They’re the first to help those in emergency situations, but first responders are among the most selfless when they experience pain or injury of their own, says Shoreline physical therapist Bruk Ballenger.

And yet, according to the Centers for Disease Control & Prevention (CDC), more than 22,000 Emergency Medical Services (EMS) first responders suffer on-the-job injuries each year – about 8 percent of the workforce.

“Ironically, one of the main reasons first responders are injured on the job is because they are unlikely to report injuries in the first place, or seek treatment unless the pain becomes unbearable,” said Ballenger, owner of Prevail Physical Therapy in Shoreline. “EMS workers often tough it out and work through bruises, scrapes, or sprains, which can only exacerbate injury and pain-related issues down the road.”
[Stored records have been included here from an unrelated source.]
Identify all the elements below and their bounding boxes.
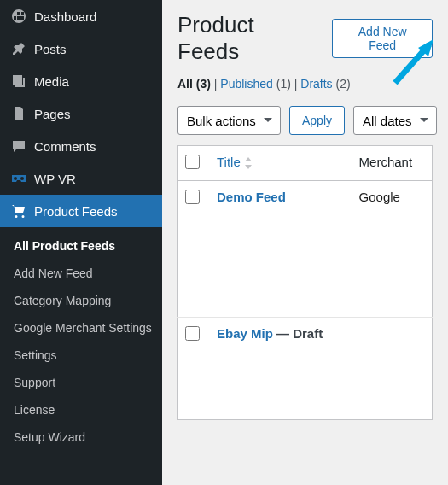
submenu-item-google-merchant[interactable]: Google Merchant Settings [0, 314, 162, 342]
status-filter-links: All (3) | Published (1) | Drafts (2) [177, 77, 433, 91]
submenu-item-category-mapping[interactable]: Category Mapping [0, 287, 162, 314]
sidebar-item-product-feeds[interactable]: Product Feeds [0, 195, 162, 227]
sort-icon [244, 155, 253, 169]
add-new-feed-button[interactable]: Add New Feed [332, 19, 433, 58]
bulk-actions-select[interactable]: Bulk actions [177, 106, 281, 135]
table-row: Ebay Mip — Draft [178, 318, 433, 420]
filter-drafts[interactable]: Drafts (2) [300, 77, 350, 91]
col-merchant-header[interactable]: Merchant [351, 146, 433, 181]
sidebar-item-label: Pages [34, 107, 71, 121]
sidebar-item-wpvr[interactable]: WP VR [0, 162, 162, 195]
submenu-item-all-feeds[interactable]: All Product Feeds [0, 232, 162, 260]
sidebar-item-label: WP VR [34, 172, 76, 186]
main-content: Product Feeds Add New Feed All (3) | Pub… [162, 0, 448, 485]
filter-all[interactable]: All (3) [177, 77, 211, 91]
sidebar-item-comments[interactable]: Comments [0, 130, 162, 162]
sidebar-item-label: Product Feeds [34, 204, 118, 219]
merchant-cell [351, 318, 433, 420]
feed-title-link[interactable]: Ebay Mip [217, 326, 273, 341]
apply-button[interactable]: Apply [289, 106, 345, 135]
submenu-item-license[interactable]: License [0, 396, 162, 424]
status-label: — Draft [273, 326, 323, 341]
submenu-item-setup-wizard[interactable]: Setup Wizard [0, 424, 162, 451]
sidebar-submenu: All Product Feeds Add New Feed Category … [0, 227, 162, 456]
merchant-cell: Google [351, 181, 433, 318]
feeds-table: Title Merchant Demo Feed Google Ebay Mip… [177, 145, 433, 420]
submenu-item-add-new[interactable]: Add New Feed [0, 260, 162, 287]
sidebar-item-label: Media [34, 74, 69, 89]
col-title-header[interactable]: Title [208, 146, 351, 181]
sidebar-item-label: Dashboard [34, 9, 96, 24]
comments-icon [10, 137, 27, 155]
submenu-item-support[interactable]: Support [0, 369, 162, 396]
sidebar-item-label: Posts [34, 42, 67, 56]
vr-icon [10, 170, 27, 187]
sidebar-item-dashboard[interactable]: Dashboard [0, 0, 162, 32]
feed-title-link[interactable]: Demo Feed [217, 190, 286, 204]
submenu-item-settings[interactable]: Settings [0, 342, 162, 369]
row-checkbox[interactable] [185, 326, 200, 341]
dashboard-icon [10, 8, 27, 25]
page-title: Product Feeds [177, 12, 320, 65]
sidebar-item-label: Comments [34, 139, 96, 154]
pin-icon [10, 40, 27, 57]
sidebar-item-posts[interactable]: Posts [0, 32, 162, 65]
filter-published[interactable]: Published (1) [220, 77, 291, 91]
admin-sidebar: Dashboard Posts Media Pages Comments WP … [0, 0, 162, 485]
pages-icon [10, 105, 27, 122]
select-all-checkbox[interactable] [185, 155, 200, 169]
sidebar-item-media[interactable]: Media [0, 65, 162, 97]
cart-icon [10, 202, 27, 219]
row-checkbox[interactable] [185, 190, 200, 204]
sidebar-item-pages[interactable]: Pages [0, 97, 162, 130]
table-row: Demo Feed Google [178, 181, 433, 318]
date-filter-select[interactable]: All dates [353, 106, 437, 135]
media-icon [10, 73, 27, 90]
While some injuries to police officers, firefighters, EMTs, etc., are obvious – they’re all dangerous jobs, after all – others, such as potential injuries to the musculoskeletal system, can be more difficult to spot.

For example, the CDC reports that 34 percent of first responder injuries were sprained or strained muscles, 35 percent were from overexertion, and the rest were injuries to specific body parts such as the shoulders, lower back, or hands.

“Common on-the-job tasks and movements like heavy lifting, repetitive strains and motions, and trips, slips and falls can lead to pain and injury that should never be ignored,” Ballenger said. “But be it pressure to do the job or a general sense of duty, first responders – like athletes so focused on competing – have a tendency to want to tough it out. But what seems small now can, if left untreated, can lead to bigger injuries down the road.”

To combat such issues, Ballenger recommends the following three-step approach to first-responder health. It’s a strategy that includes taking steps to prevent injuries from happening in the first place, but quickly identifying the signs of potential injuries and getting help from a physical therapist or personal physician.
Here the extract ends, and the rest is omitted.